Following the production of photoelectrons, considerable multiplication takes place down the dynode chain of the photomultiplier and a current pulse may easily be detected at the anode. Electron counting is therefore a possibility and to take advantage of this over as wide a current range as possible scintillators with very fast decay times (10⁻⁸ to 10⁻⁷ s) should be used. Such scintillators have the additional advantage that they may be used in systems where beam scanning is performed at TV rates.

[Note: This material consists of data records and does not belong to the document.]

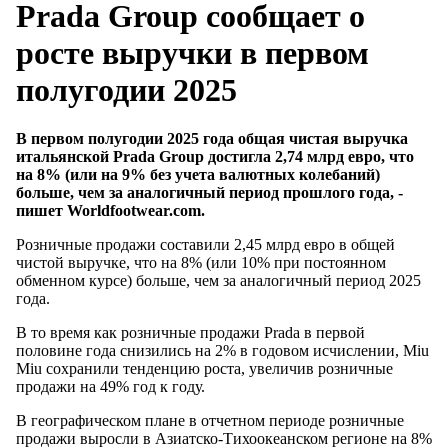
Prada Group сообщает о
росте выручки в первом
полугодии 2025
В первом полугодии 2025 года общая чистая выручка
итальянской Prada Group достигла 2,74 млрд евро, что
на 8% (или на 9% без учета валютных колебаний)
больше, чем за аналогичный период прошлого года, -
пишет Worldfootwear.com.
Розничные продажи составили 2,45 млрд евро в общей
чистой выручке, что на 8% (или 10% при постоянном
обменном курсе) больше, чем за аналогичный период 2025
года.
В то время как розничные продажи Prada в первой
половине года снизились на 2% в годовом исчислении, Miu
Miu сохранили тенденцию роста, увеличив розничные
продажи на 49% год к году.
В географическом плане в отчетном периоде розничные
продажи выросли в Азиатско-Тихоокеанском регионе на 8%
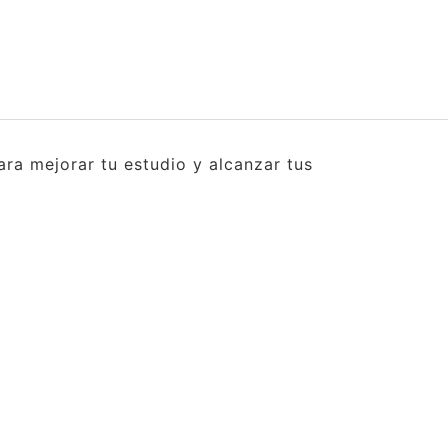
ra mejorar tu estudio y alcanzar tus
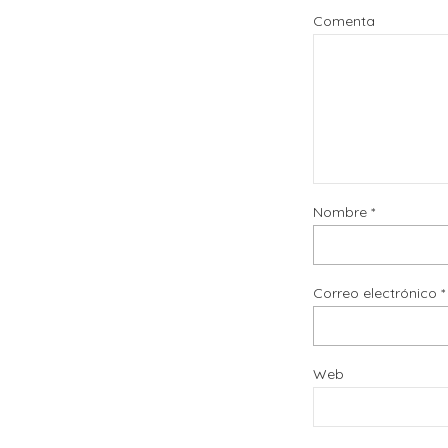
Comenta
Nombre
*
Correo electrónico
*
Web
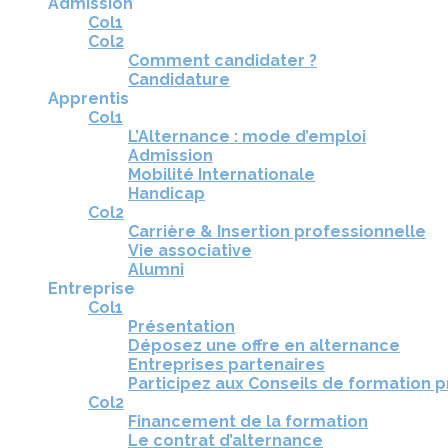
Admission
Col1
Col2
Comment candidater ?
Candidature
Apprentis
Col1
L’Alternance : mode d’emploi
Admission
Mobilité Internationale
Handicap
Col2
Carrière & Insertion professionnelle
Vie associative
Alumni
Entreprise
Col1
Présentation
Déposez une offre en alternance
Entreprises partenaires
Participez aux Conseils de formation 
Col2
Financement de la formation
Le contrat d’alternance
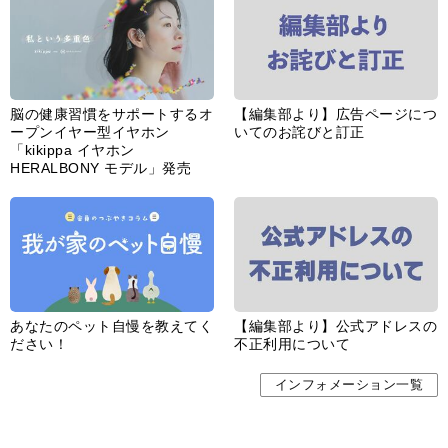
脳の健康習慣をサポートするオ
【編集部より】広告ページにつ
ープンイヤー型イヤホン
いてのお詫びと訂正
「kikippa イヤホン
HERALBONY モデル」発売
あなたのペット自慢を教えてく
【編集部より】公式アドレスの
ださい！
不正利用について
インフォメーション一覧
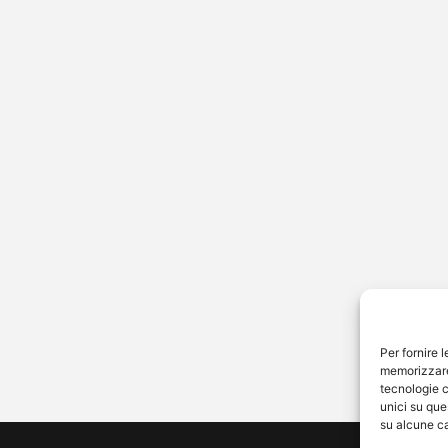
y Blasi pronta alle
e con Bastian Muller:
a sappiamo (davvero)
matrimonio nel 2026
Blasi è pronta ad aprire un nuovo
lo della sua vita sentimentale.
a fine del matrimonio con
esco…
Per fornire 
memorizzare 
tecnologie c
unici su que
su alcune ca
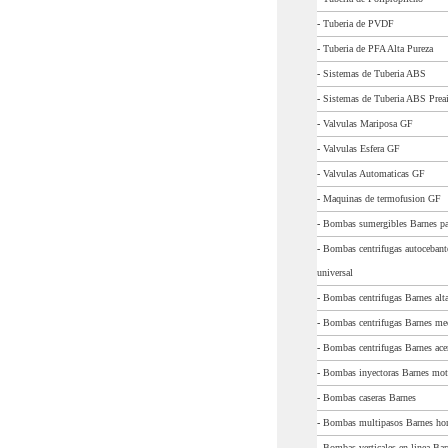
-
Tuberia de PVDF
-
Tuberia de PFA Alta Pureza
-
Sistemas de Tuberia ABS
-
Sistemas de Tuberia ABS Preai
-
Valvulas Mariposa GF
-
Valvulas Esfera GF
-
Valvulas Automaticas GF
-
Maquinas de termofusion GF
-
Bombas sumergibles Barnes pa
-
Bombas centrifugas autocebant
universal
-
Bombas centrifugas Barnes alta
-
Bombas centrifugas Barnes me
-
Bombas centrifugas Barnes ace
-
Bombas inyectoras Barnes moto
-
Bombas caseras Barnes
-
Bombas multipasos Barnes hor
-
Bombas verticales en linea Bar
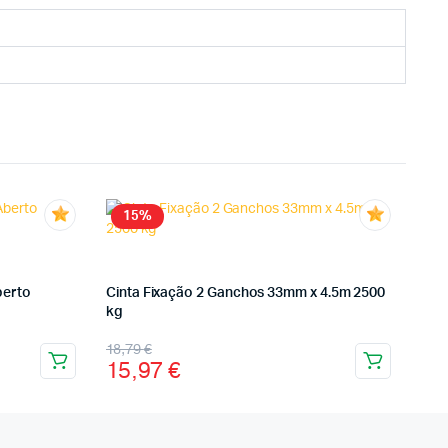
15%
berto
Cinta Fixação 2 Ganchos 33mm x 4.5m 2500
kg
18,79
€
15,97
€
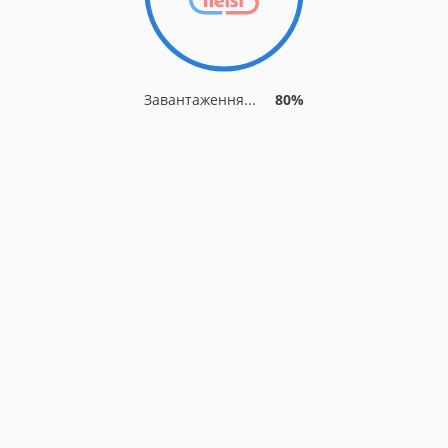
Завантаження...
87%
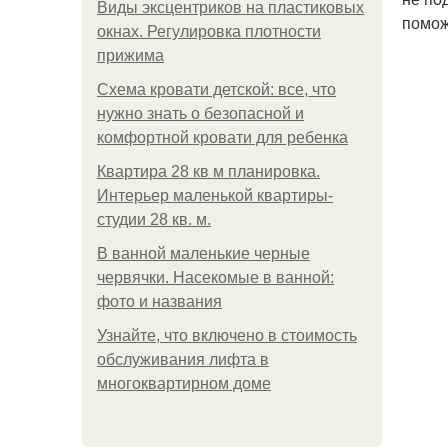
Виды эксцентриков на пластиковых
помож
окнах. Регулировка плотности
прижима
Схема кровати детской: все, что
нужно знать о безопасной и
комфортной кровати для ребенка
Квартира 28 кв м планировка.
Интерьер маленькой квартиры-
студии 28 кв. м.
В ванной маленькие черные
червячки. Насекомые в ванной:
фото и названия
Узнайте, что включено в стоимость
обслуживания лифта в
многоквартирном доме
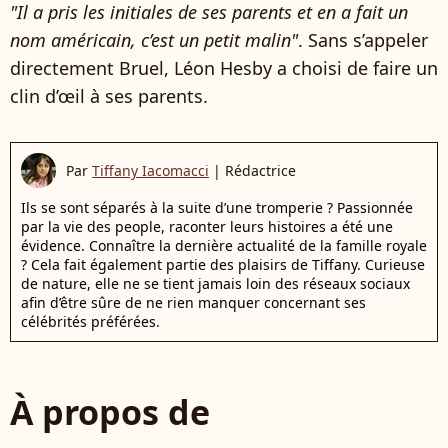
"Il a pris les initiales de ses parents et en a fait un
nom américain, c’est un petit malin"
. Sans s’appeler
directement Bruel, Léon Hesby a choisi de faire un
clin d’œil à ses parents.
Par
Tiffany Iacomacci
|
Rédactrice
Ils se sont séparés à la suite d’une tromperie ? Passionnée
par la vie des people, raconter leurs histoires a été une
évidence. Connaître la dernière actualité de la famille royale
? Cela fait également partie des plaisirs de Tiffany. Curieuse
de nature, elle ne se tient jamais loin des réseaux sociaux
afin d’être sûre de ne rien manquer concernant ses
célébrités préférées.
À propos de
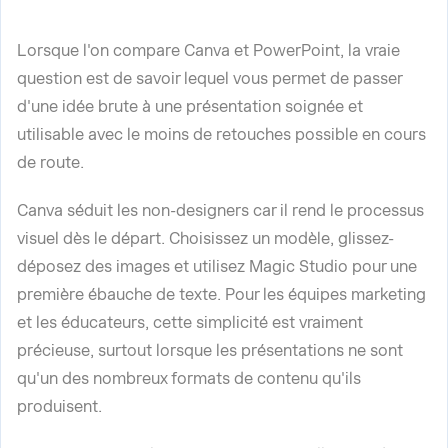
Lorsque l'on compare Canva et PowerPoint, la vraie
question est de savoir lequel vous permet de passer
d'une idée brute à une présentation soignée et
utilisable avec le moins de retouches possible en cours
de route.
Canva séduit les non-designers car il rend le processus
visuel dès le départ. Choisissez un modèle, glissez-
déposez des images et utilisez Magic Studio pour une
première ébauche de texte. Pour les équipes marketing
et les éducateurs, cette simplicité est vraiment
précieuse, surtout lorsque les présentations ne sont
qu'un des nombreux formats de contenu qu'ils
produisent.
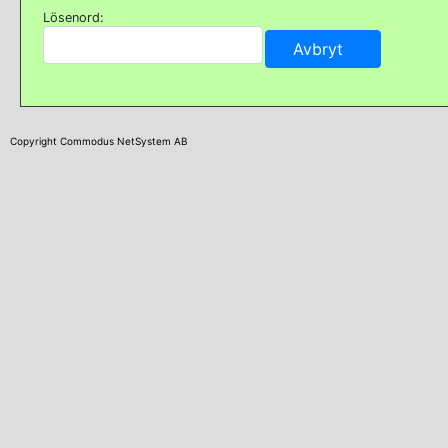
Lösenord:
Copyright Commodus NetSystem AB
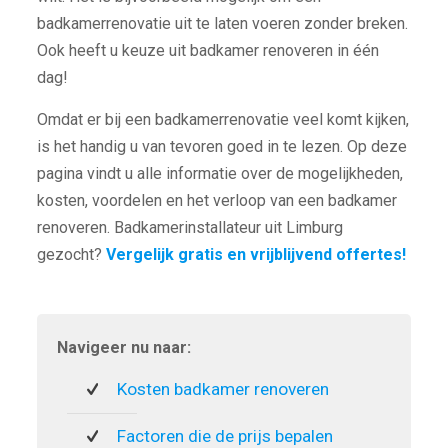
badkamerrenovatie uit te laten voeren zonder breken.
Ook heeft u keuze uit badkamer renoveren in één
dag!
Omdat er bij een badkamerrenovatie veel komt kijken,
is het handig u van tevoren goed in te lezen. Op deze
pagina vindt u alle informatie over de mogelijkheden,
kosten, voordelen en het verloop van een badkamer
renoveren. Badkamerinstallateur uit Limburg
gezocht?
Vergelijk gratis en vrijblijvend offertes!
Navigeer nu naar:
Kosten badkamer renoveren
Factoren die de prijs bepalen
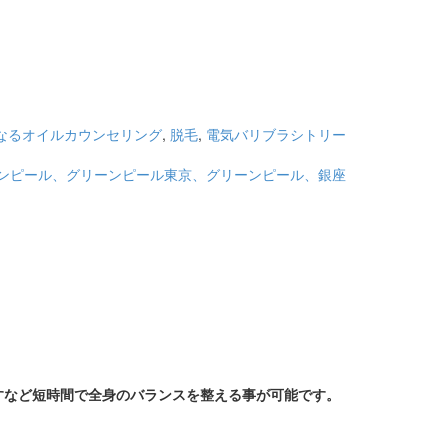
なるオイルカウンセリング
,
脱毛
,
電気バリブラシトリー
ンピール、グリーンピール東京、グリーンピール、銀座
すなど短時間で全身のバランスを整える事が可能です。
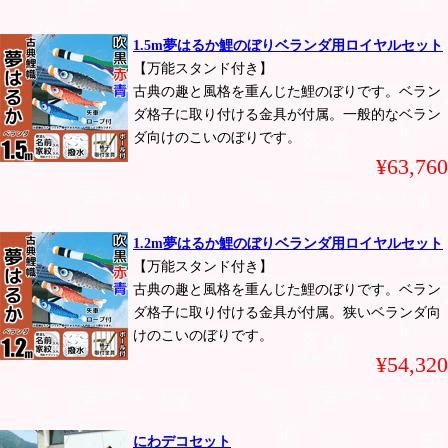
1.5m夢はるか鯉のぼりベランダ用ロイヤルセット
【万能スタンド付き】
古典の趣と風格を重んじた鯉のぼりです。ベラン
ダ格子に取り付ける金具が付属。一般的なベラン
ダ向けのこいのぼりです。
¥63,760
1.2m夢はるか鯉のぼりベランダ用ロイヤルセット
【万能スタンド付き】
古典の趣と風格を重んじた鯉のぼりです。ベラン
ダ格子に取り付ける金具が付属。狭いベランダ向
けのこいのぼりです。
¥54,320
にわデコセット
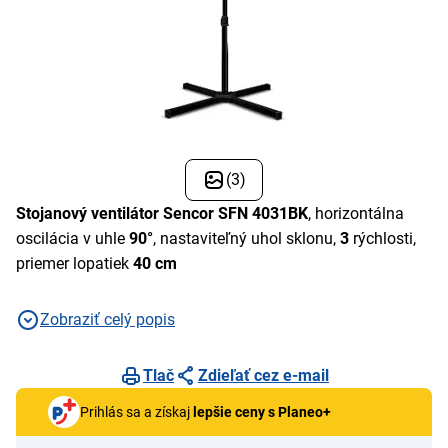
(3)
Stojanový ventilátor Sencor SFN 4031BK
, horizontálna
oscilácia v uhle
90°
, nastaviteľný uhol sklonu,
3
rýchlosti,
priemer lopatiek
40 cm
Zobraziť celý popis
Tlač
Zdieľať cez e-mail
Prihlás sa a získaj
lepšie ceny s Planeo+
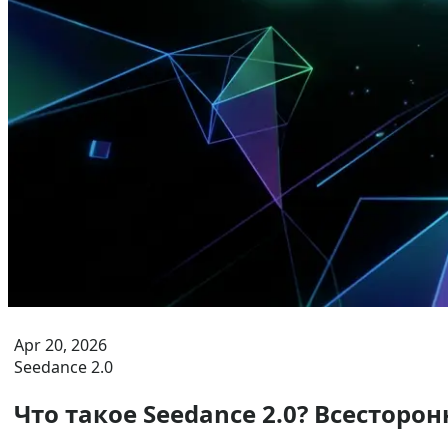
Apr 20, 2026
Seedance 2.0
Что такое Seedance 2.0? Всесторо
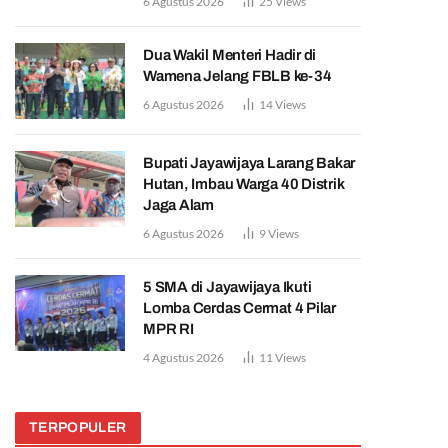
6 Agustus 2026
25
Views
Dua Wakil Menteri Hadir di
Wamena Jelang FBLB ke-34
6 Agustus 2026
14
Views
Bupati Jayawijaya Larang Bakar
Hutan, Imbau Warga 40 Distrik
Jaga Alam
6 Agustus 2026
9
Views
5 SMA di Jayawijaya Ikuti
Lomba Cerdas Cermat 4 Pilar
MPR RI
4 Agustus 2026
11
Views
TERPOPULER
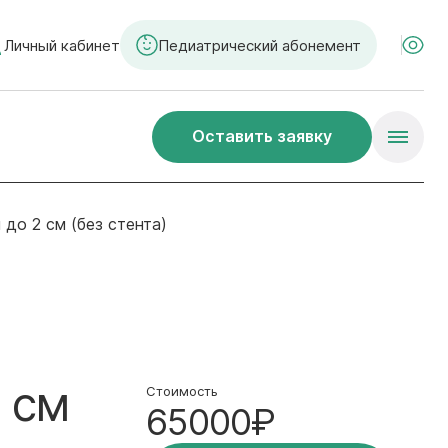
Личный кабинет
Педиатрический абонемент
Оставить заявку
 до 2 см (без стента)
 см
Стоимость
65000₽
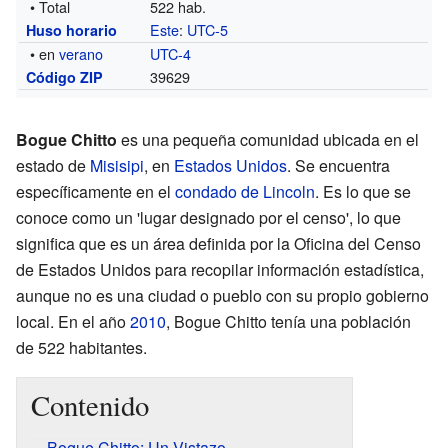
• Total
522 hab.
Este
:
UTC-5
Huso horario
• en
verano
UTC-4
39629
Código ZIP
Bogue Chitto
es una pequeña comunidad ubicada en el
estado de
Misisipi
, en
Estados Unidos
. Se encuentra
específicamente en el
condado de Lincoln
. Es lo que se
conoce como un 'lugar designado por el censo', lo que
significa que es un área definida por la Oficina del Censo
de Estados Unidos para recopilar información estadística,
aunque no es una ciudad o pueblo con su propio gobierno
local. En el año
2010
, Bogue Chitto tenía una población
de 522 habitantes.
Contenido
Bogue Chitto: Un Vistazo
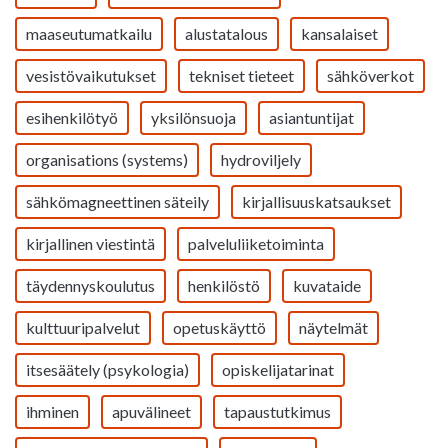
maaseutumatkailu
alustatalous
kansalaiset
vesistövaikutukset
tekniset tieteet
sähköverkot
esihenkilötyö
yksilönsuoja
asiantuntijat
organisations (systems)
hydroviljely
sähkömagneettinen säteily
kirjallisuuskatsaukset
kirjallinen viestintä
palveluliiketoiminta
täydennyskoulutus
henkilöstö
kuvataide
kulttuuripalvelut
opetuskäyttö
näytelmät
itsesäätely (psykologia)
opiskelijatarinat
ihminen
apuvälineet
tapaustutkimus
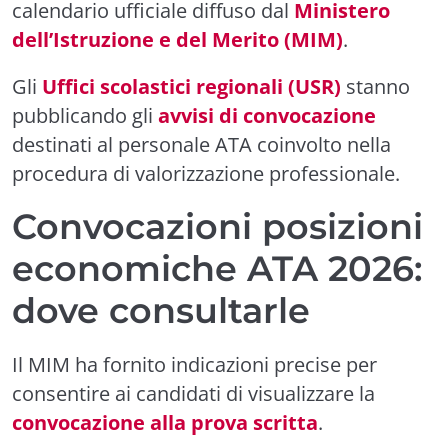
calendario ufficiale diffuso dal
Ministero
dell’Istruzione e del Merito (MIM)
.
Gli
Uffici scolastici regionali (USR)
stanno
pubblicando gli
avvisi di convocazione
destinati al personale ATA coinvolto nella
procedura di valorizzazione professionale.
Convocazioni posizioni
economiche ATA 2026:
dove consultarle
Il MIM ha fornito indicazioni precise per
consentire ai candidati di visualizzare la
convocazione alla prova scritta
.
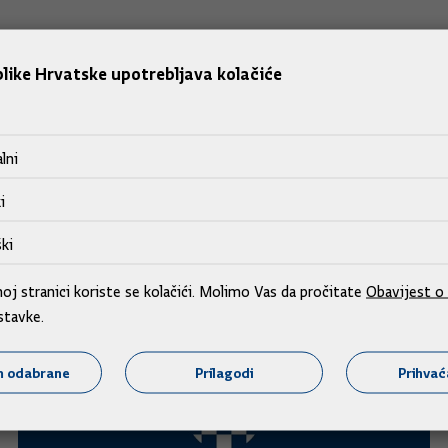
like Hrvatske upotrebljava kolačiće
lni
i
ki
j stranici koriste se kolačići. Molimo Vas da pročitate
Obavijest o 
stavke.
m odabrane
Prilagodi
Prihva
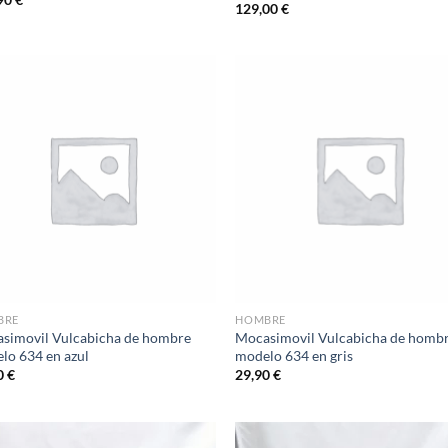
129,00
€
Add to
Ad
wishlist
wis
BRE
HOMBRE
simovil Vulcabicha de hombre
Mocasimovil Vulcabicha de homb
lo 634 en azul
modelo 634 en gris
0
€
29,90
€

When the rate of arrival of electrons at the detector appreciably exceeds 10⁶  s⁻¹, it becomes increasingly difficult to distinguish the output from individual electrons and the detector must be operated in an analogue mode. Despite this, the individual electron pulse-height distributions from good scintillators are sufficiently narrow that values of DQE greater than 0.8 may be obtained (Chapman & Morrison, 1984). Scintillators meeting both speed and pulse-height distribution requirements include plastics (e.g. Nuclear Enterprise NE102A) and Ce-doped YAG (Schauer & Autrata, 1979). It should be noted that the materials discussed in Subsection 7.2.3.1 are generally un­suitable for fast detector systems because of their relatively long time constants and the existence of an afterglow that persists for several seconds.

To handle the large dynamic range encountered in diffraction patterns, it is advantageous to use a detector system capable of both counting the arrival of individual electrons and making analogue current measurements. Such a system, which allows signals whose magnitudes differ by a factor of 10⁸ to be recorded with a high DQE in a single scan, has been described by Craven & Buggy (1984). More general advantages of detector systems based on scintillation counters are their desirable input/output characteristics, which are essentially linear, and the fact that a quantitative measure of electron intensity is directly available in a form suitable for input to a computer. Analysis of the data may thus begin as soon as its collection is completed.

The susceptibility to radiation damage of many high-efficiency scintillators, resulting in a diminution of light output with increasing use, is probably the major disadvantage of these detectors. Of importance in some instances is the fact that the entire detection system is relatively bulky and it may not always be possible to position it satisfactorily within the apparatus.